5.6 De raad zal klachtonderdeel b daarom gegrond verklaren.
Klachtonderdeel c)
5.7 Verweerster heeft erkend dat klaagster niet expliciet heeft verzocht om in hoger beroep te gaan. Vast staat dat verweerster daarmee onzorgvuldig heeft gehandeld. Klaagster heeft van het instellen van het hoger beroep evenwel geen nadeel ondervonden. Hoewel zij wellicht geen hoger beroep had willen instellen, heeft zij er vervolgens voor gekozen het hoger beroep door te laten gaan omdat zij toch graag haar zegje wilde doen. Onder die omstandigheden acht de raad de fout van verweerster van onvoldoende gewicht. Klachtonderdeel c wordt daarom ongegrond verklaard.
6 MAATREGEL
6.1 Het gedrag van verweerster heeft niet voldaan aan de professionele standaard, dat een advocaat dient te handelen met de zorgvuldigheid die van een redelijk bekwaam en redelijk handelend advocaat mag worden verwacht. Verweerster is gedurende langere tijd ernstig tekort geschoten in haar communicatie met klaagster, waardoor klaagster in spanning en onzekerheid heeft gezeten over het verloop van haar zaak.
6.2 Ook verweersters communicatie naar de deken is onvoldoende geweest, omdat zij onder andere niet is ingegaan op het verzoek van de deken om het dossier te verstrekken. Dit sterkt de raad in zijn overtuiging dat sprake is van een structureel probleem.
6.3 Gelet op de ernst van de gedraging en de structurele aard van het probleem acht de raad de maatregel van berisping passend en nodig.
7 GRIFFIERECHT EN KOSTENVEROORDELING
7.1 Omdat de raad de klacht gedeeltelijk gegrond verklaart, moet verweerster op grond van artikel 46e lid 5 Advocatenwet het door klaagster betaalde griffierecht van € 50,- aan haar vergoeden binnen vier weken nadat deze beslissing onherroepelijk is geworden. Klaagster geeft binnen twee weken na de datum van deze beslissing haar rekeningnummer schriftelijk aan verweerster door.

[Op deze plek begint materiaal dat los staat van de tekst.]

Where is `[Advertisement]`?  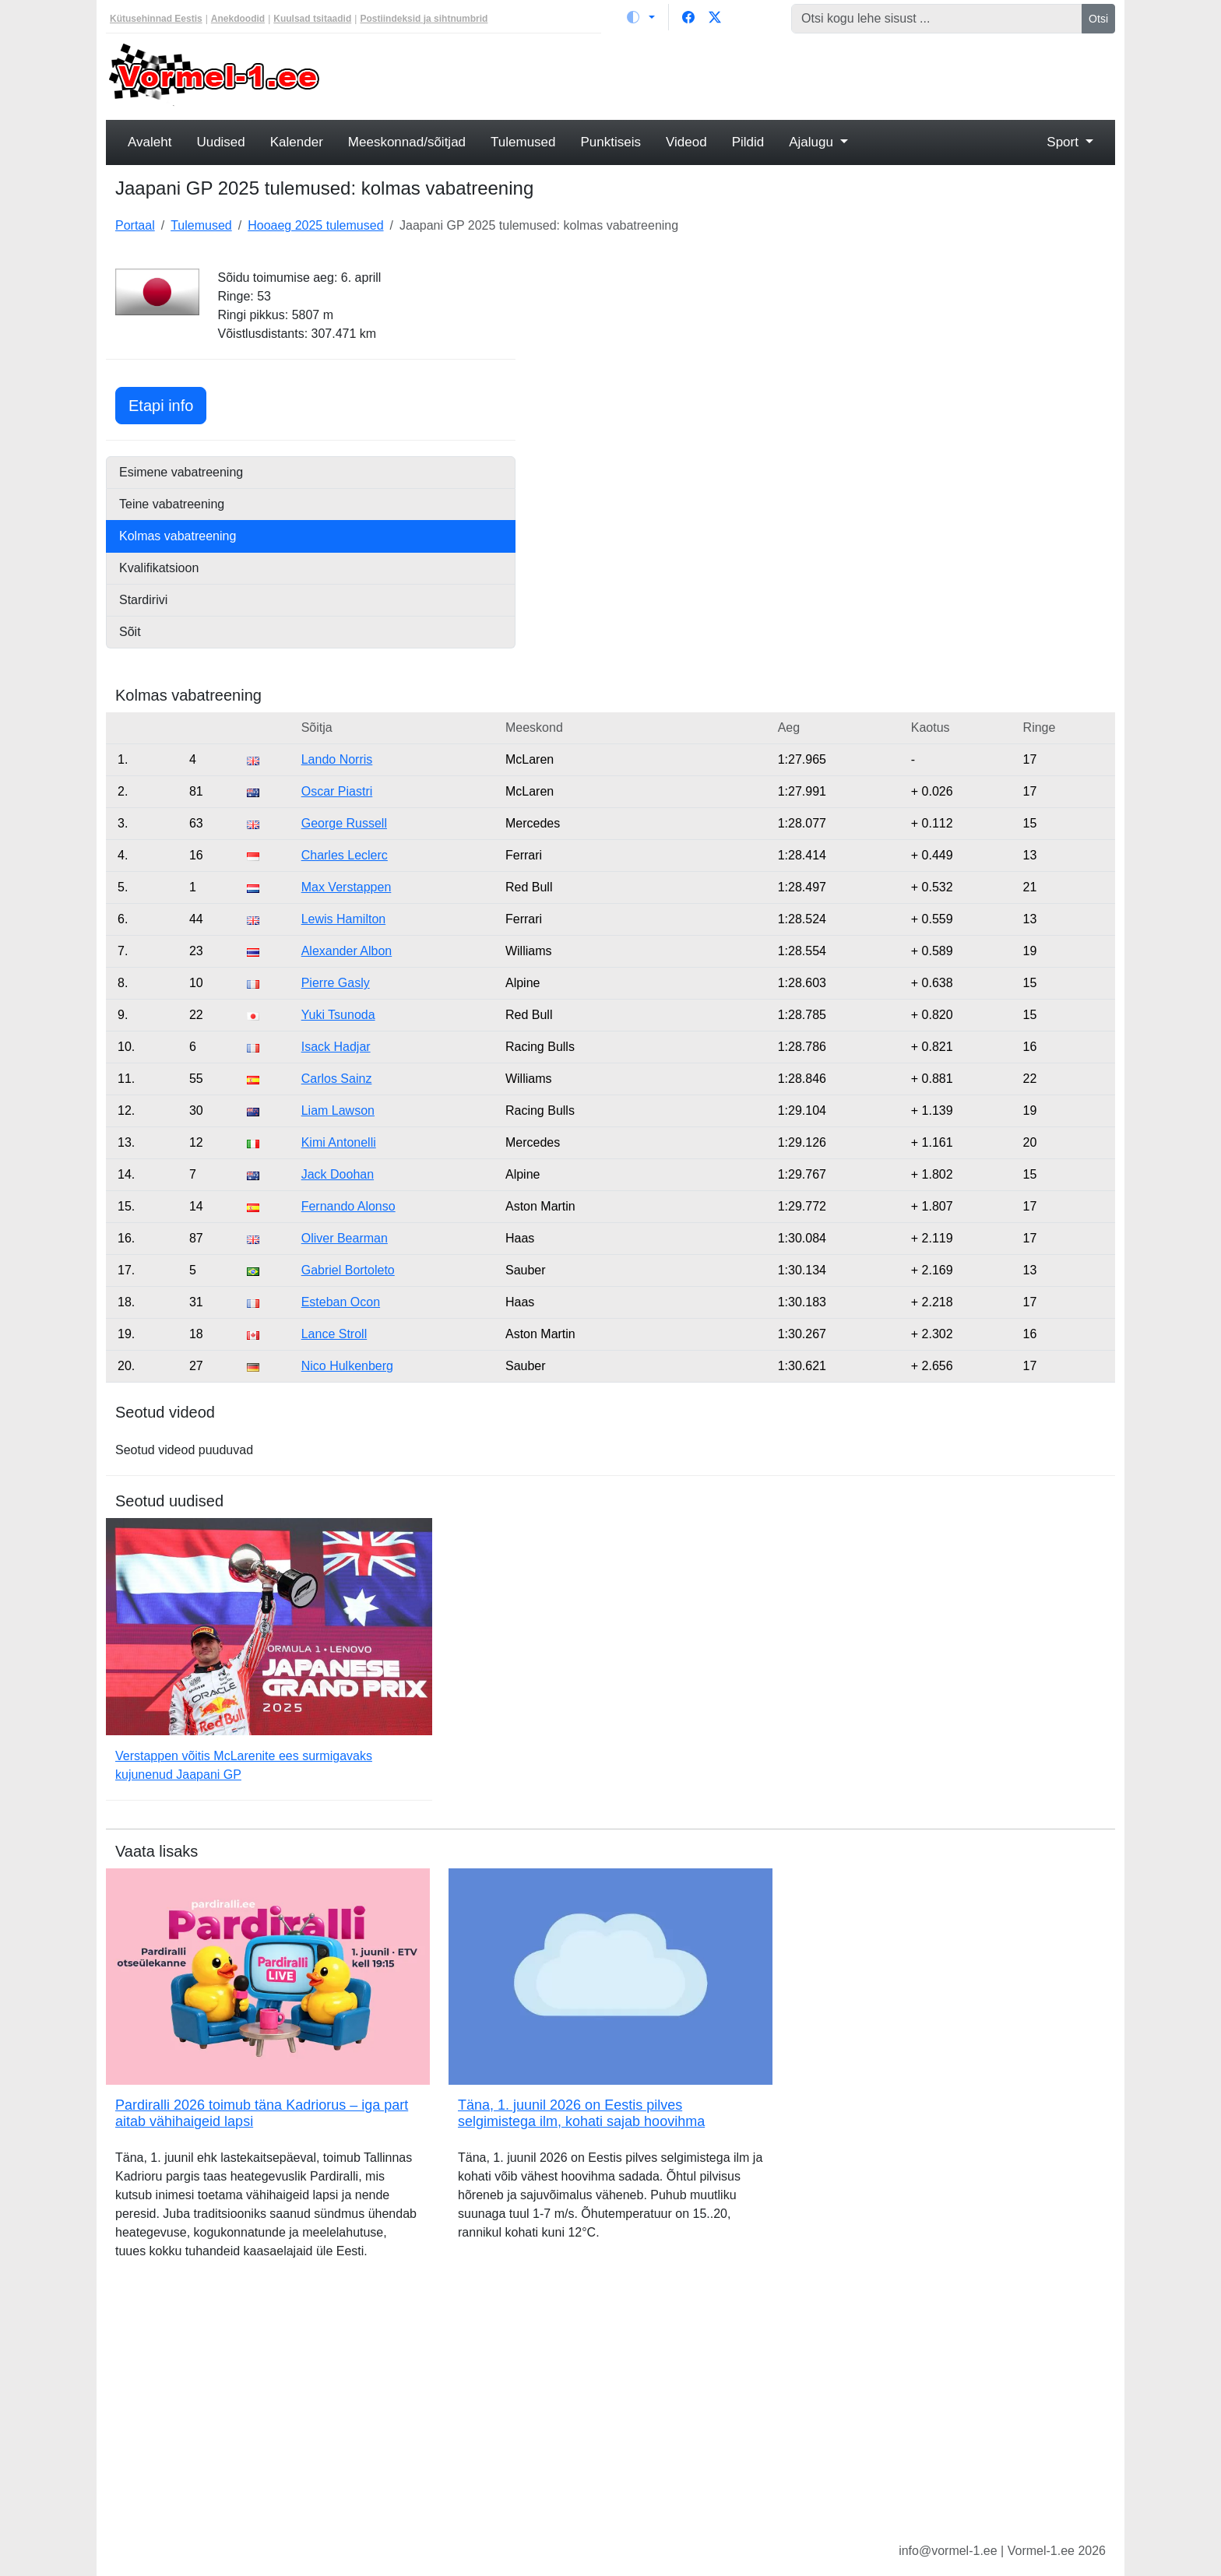
[Advertisement] is located at coordinates (739, 75).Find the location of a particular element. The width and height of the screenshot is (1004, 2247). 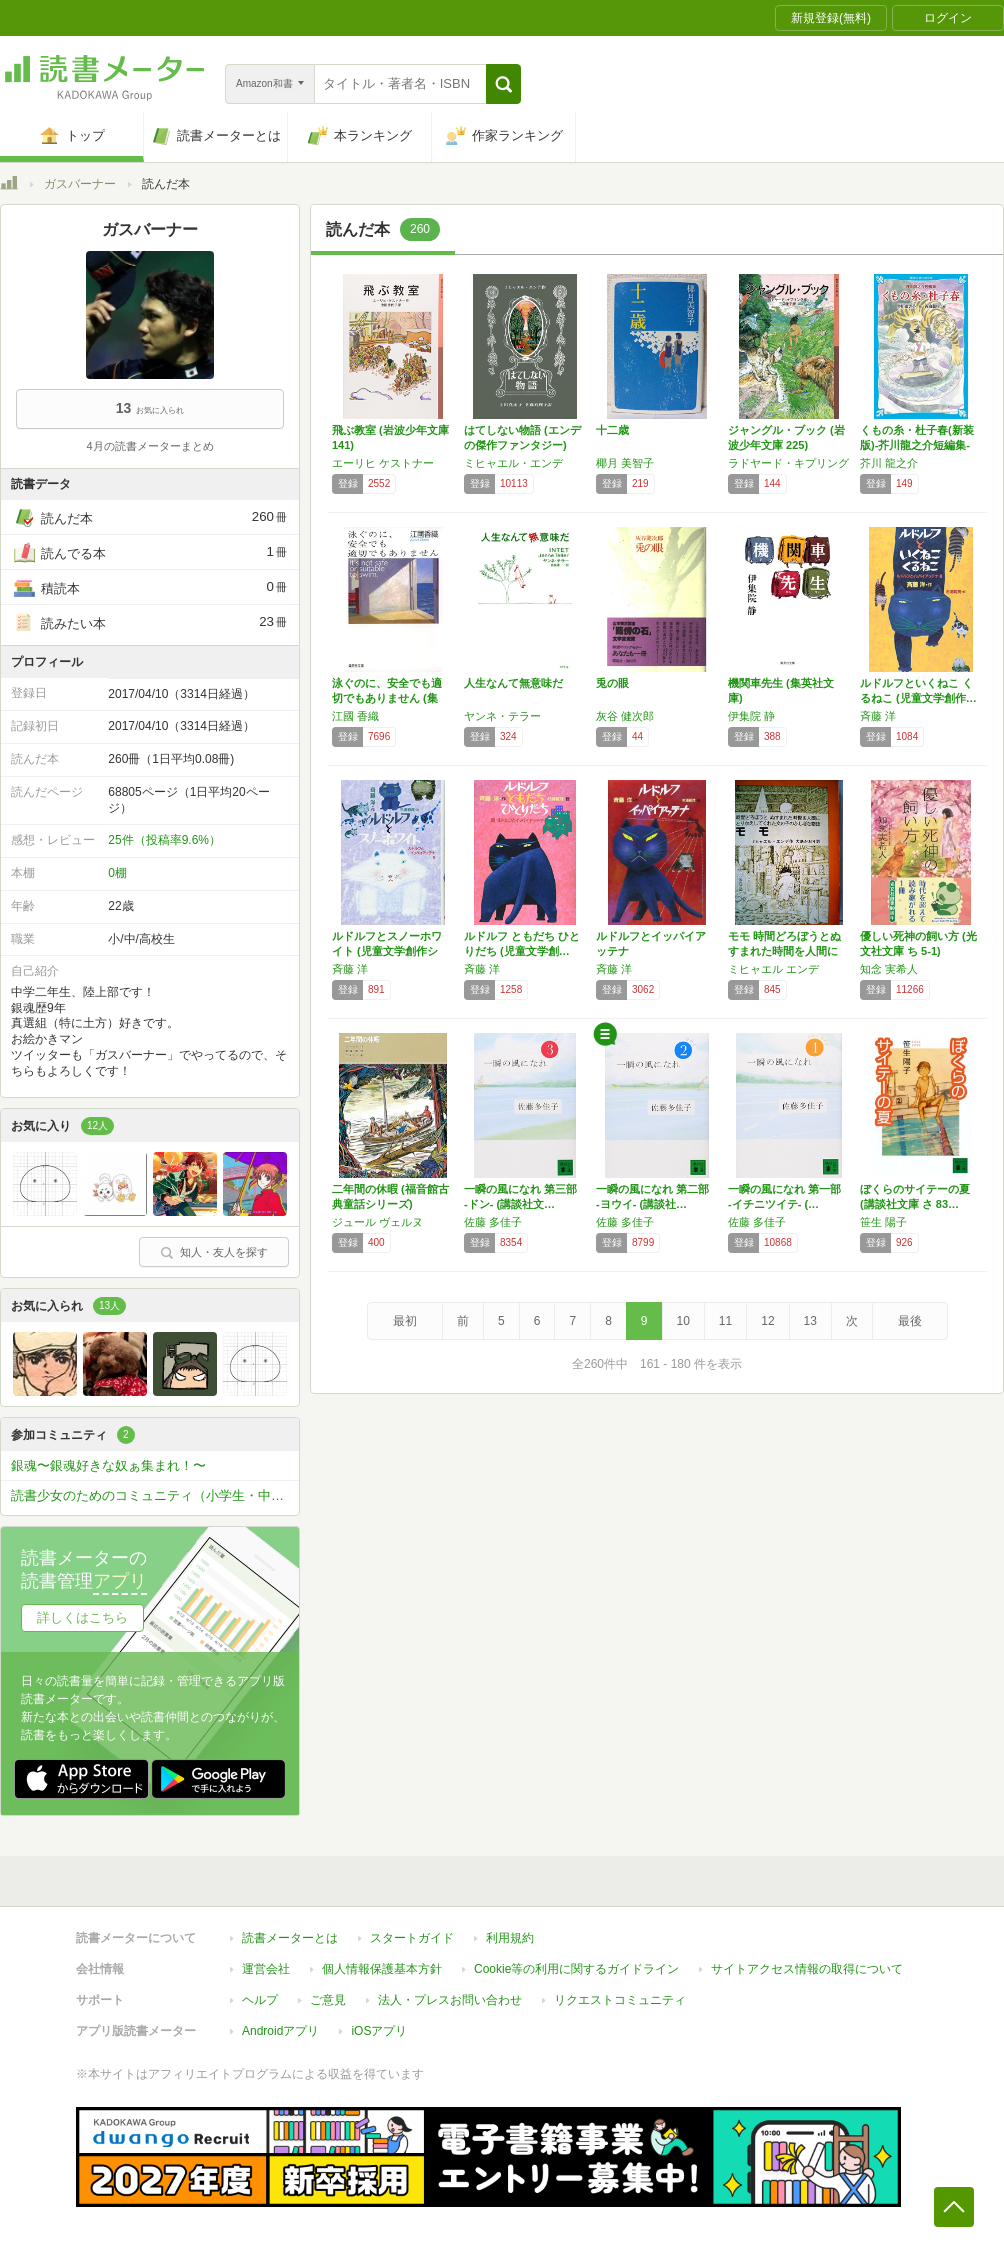

斉藤 洋 is located at coordinates (878, 716).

7.2 Nu de raad een maatregel oplegt, zal de raad verweerster daarnaast op grond van artikel 48ac lid 1 Advocatenwet veroordelen in de volgende proceskosten:
a) € 750,- kosten van de Nederlandse Orde van Advocaten en
b) € 500,- kosten van de Staat.
7.3 Verweerster moet het bedrag van € 1.250,- (het totaal van de in 7.2 onder a en b genoemde kosten) binnen vier weken nadat deze beslissing onherroepelijk is geworden, overmaken naar rekeningnummer lBAN: NL85 lNGB 0000 079000, BIC: INGBNL2A, Nederlandse Orde van Advocaten, Den Haag, onder vermelding van “kostenveroordeling raad van discipline" en het zaaknummer.
BESLISSING
De raad van discipline:
- verklaart klachtonderdelen a en c ongegrond;
- verklaart klachtonderdeel b gegrond;
- legt aan verweerster de maatregel van berisping op;
- veroordeelt verweerster tot betaling van het griffierecht van € 50,- aan klaagster;
- veroordeelt verweerster tot betaling van de proceskosten van € 1.250,- aan de Nederlandse Orde van Advocaten, op de manier en binnen de termijn als hiervóór bepaald in 7.3.
Aldus beslist door mr. G.A.F.M. Wouters, voorzitter, mrs. P. Rijpstra en J.H.M. Nijhuis, leden, bijgestaan door mr. C.M. van de Kamp als griffier en uitgesproken in het openbaar op 28 september 2020.